FEMTOSECOND TIME-RESOLVED FLUORESCENCE SPECTROSCOPY OF BACTERIORHODOPSIN - DIRECT OBSERVATION OF EXCITED-STATE DYNAMICS IN THE PRIMARY STEP OF THE PROTON PUMP CYCLE

A femtosecond fluorescence upconversion apparatus was used to measure the fluorescence decays in bacteriorhodopsin from Halobacterium halobium. The isotropic fluorescence measurements reveal a weak emission wavelength dependence from 680 nm to 900 nm (which spans most of the steady state fluorescence spectrum). The decays can be well fitted as a sum of three exponential decay components with time constants in the range of 90 fs-240 fs, 0.6 ps-0.9 ps, and 9.0-13.0 ps.
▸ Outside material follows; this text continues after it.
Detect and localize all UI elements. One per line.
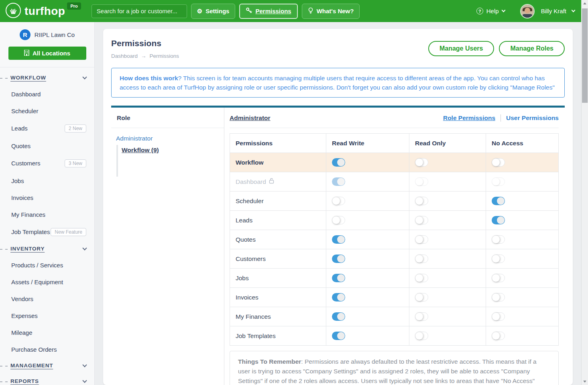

We discuss the mechanism for non-exponentiality in terms of the intrinsic characteristics of a barrierless reaction and/or the distribution of parameters affecting the reactive process. We discuss the kinetics by comparing with previous pump-probe transient absorption measurements, and suggest that the first time constant results from either a relaxation process in the first singlet excited state of the retinal molecule or from the reactive process from the excited state to the photoproduct and reactant. We associate the longer components solely with the reactive process from the excited state to the photoproduct and ground state of bacteriorhodopsin. Fluorescence depolarization measurements reveal a wavelength dependent initial anisotropy. The fluorescence data do not seem to be easily explainable with a one-dimensional potential surface model.